There have been two more trips and two more treatments. I am going back in a few weeks for what I hope will be the last one.
It has NOT been easy. There were about three weeks that were pretty darn bad, after the second treatment. Back home, I painted a lot, listened to This American Life, wrote, slept, cried, and tried not to lose hope that this was the right thing. My home held me and the jungle all around soothed me. The phone carried my friends’ voices and love.
The doctor had said it would take a month to feel better after this second treatment and he was right on. A month later I went back.
This last treatment has been gentle on me and I am now seeing, really seeing what life is going to be like, without this old injury talking to me daily.
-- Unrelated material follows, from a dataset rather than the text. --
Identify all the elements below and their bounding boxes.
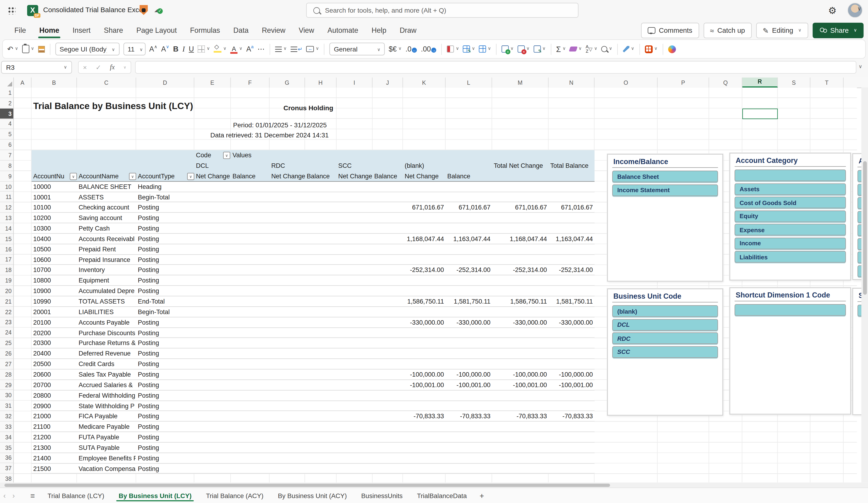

And you know what? It is so darn big. I am in awe daily. I had forgotten how it could be, how it used to be so many years ago. There is a mix of “What did I wait so long?” and “Thank you thank you thank you.” There is a sensation that is a blend of freedom and also renewed boundaries. It’s a heady mix.
There is grief. Grief for not having known how to take care of myself and for having abandoned me over and over again. For having listened to the wrong (if well-intended) advice of not making a big deal, ever - and for maybe not having had what I needed to pass on to my own daughter. This one hurts a lot. There is the fierce, fierce passion to pass it on to my granddaughter.
I think right now I am still in the messy stage of What Happens Next? The stage where a bunch of bits and pieces get dumped on a table, an altar of sorts, without a true sense of how they will fit together. But they will, oh they will.
And in the end, there will be a dance. The dance of Freedom, of Knowing, of Healing, of Celebrating, and of Trusting.
Of Trusting our voice, our NOs, our YESes, and our right to sometimes make a big deal. Trusting the timing too. Trusting our intuition to choose the right path of healing for ourselves even though experts may say otherwise and although it may be inconvenient. Trusting that love and support will carry us through and trusting that we are worth asking for them when we need them.
Trusting the trip, the journey, the not-knowing.
What Happens Next is unknown and I am excited to meet it. Away from the reminder, the story, the old, dusty story. Closer to me, to now, to LIFE.